Don't have to, Dachspmg's already done it several times by his own accounts.
Yes, back in summer 2005 when I went to Philmont, I introduced the rest of the crew to the wonders of NESing. We finished one game (a military victory by one coalition after some 8 turns), got through another by nuclear annihilation, and went through about the first five thousand years of a fresh start before the trek ended. It made for good conversation when we were stuck in tree cover with no good scenery anyway. As to the mechanics...we had eight active players in all games, ran the entire thing out of a steno pad, with both written updates and orders. Stats were slightly less complex than the original ITNES I stats (having just come off of IT I a month or so earlier, I was pretty obsessed with the das rules) and updates were anywhere from two a day (on hiking days) to one epic six-update day on the bus down from Denver. I did the original world maps (all random maps) in pen, and used pencil for military progress and borders so I could keep everything for one NES on one map. They weren't particularly time-consuming, because exacting accuracy wasn't really expected, so I could crank out an update in ten minutes or so, stats, map, and all. Diplomacy was pretty easy to carry out too, because everyone was in close proximity.
Supermath said:
NESes are not computer games because they're so hard to do paper-based and face-to-face. If the idea were around 30 years ago, I'm sure we'd have Play-By Mail NESes, much in the same way as there was for Diplomacy.

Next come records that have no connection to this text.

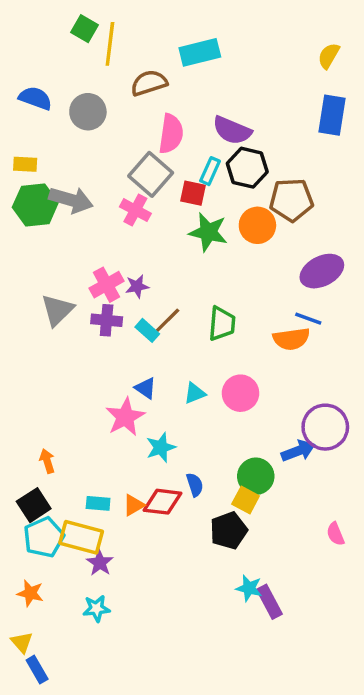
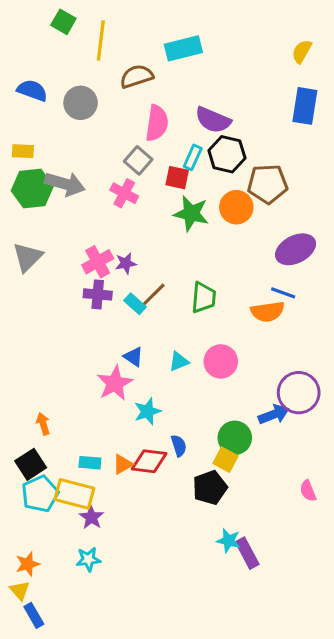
green square: (85, 29) -> (63, 22), moved
gray square: (151, 174) -> (138, 160), size x0.7
gray triangle: (57, 310) -> (28, 257), moved
orange star: (30, 593) -> (28, 564), moved, turned -30

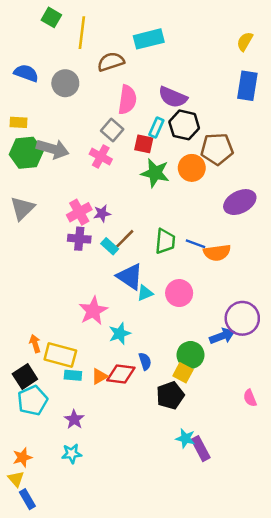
blue line: (283, 293) -> (196, 244), moved
blue triangle: (134, 357) -> (130, 277), moved, size x1.6
yellow rectangle: (74, 494) -> (60, 355), moved

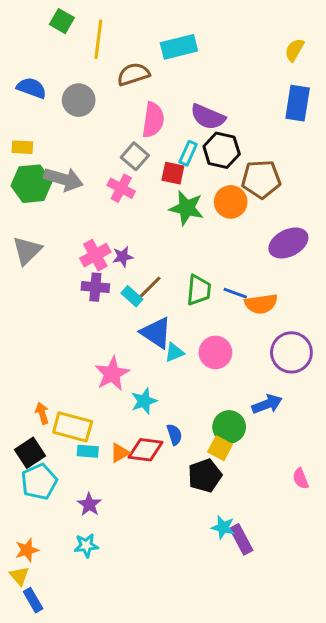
purple circle: (242, 318) -> (291, 352), moved

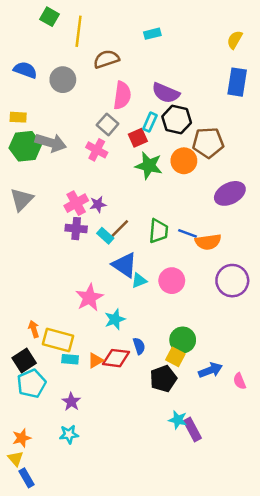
cyan rectangle: (179, 47) -> (152, 34), moved, size x0.6
red square: (173, 173) -> (138, 138), turned -36
blue arrow: (267, 404) -> (210, 370), moved

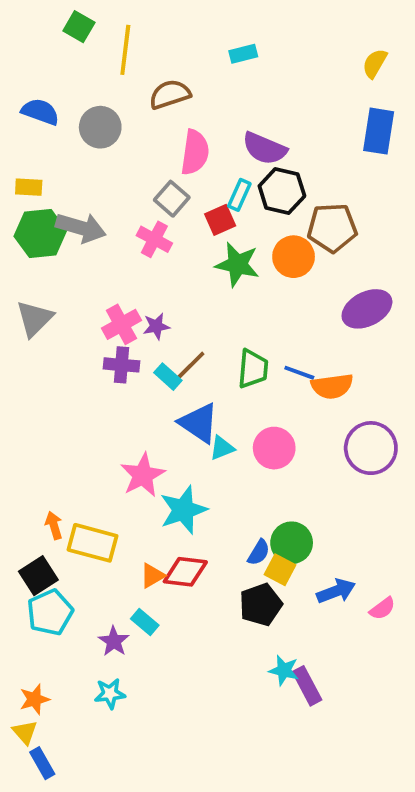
cyan star: (115, 319) -> (183, 510), size x1.4
blue semicircle: (139, 346) -> (259, 552), moved, turned 49
cyan rectangle: (70, 359) -> (145, 622), moved, turned 35
pink semicircle: (240, 381) -> (382, 608), turned -105

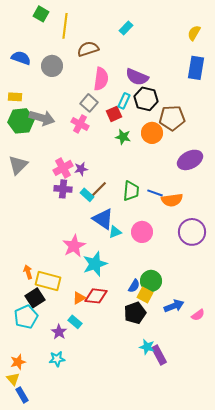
cyan rectangle: (243, 54) -> (126, 28), turned -32
green star: (237, 264) -> (123, 137), size x0.7
black square: (38, 576) -> (35, 298), moved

Personally, I think that the difficulty of paper NESes is doubleplusoverexaggerated so long as you don't go for any particularly high level of accuracy, especially in the military sphere. And efforts have been made at creating a game that works like NESing - look at the two SuperPower games, which, although extremely buggy, aren't
terrible simulations of NESing, in ambition anyway (Burkinabi-Nepalese War anyone?). Combine SuperPower with HOI2 and you could have a pretty close approximation to what we're trying to do. Then, of course, you have to add the other players.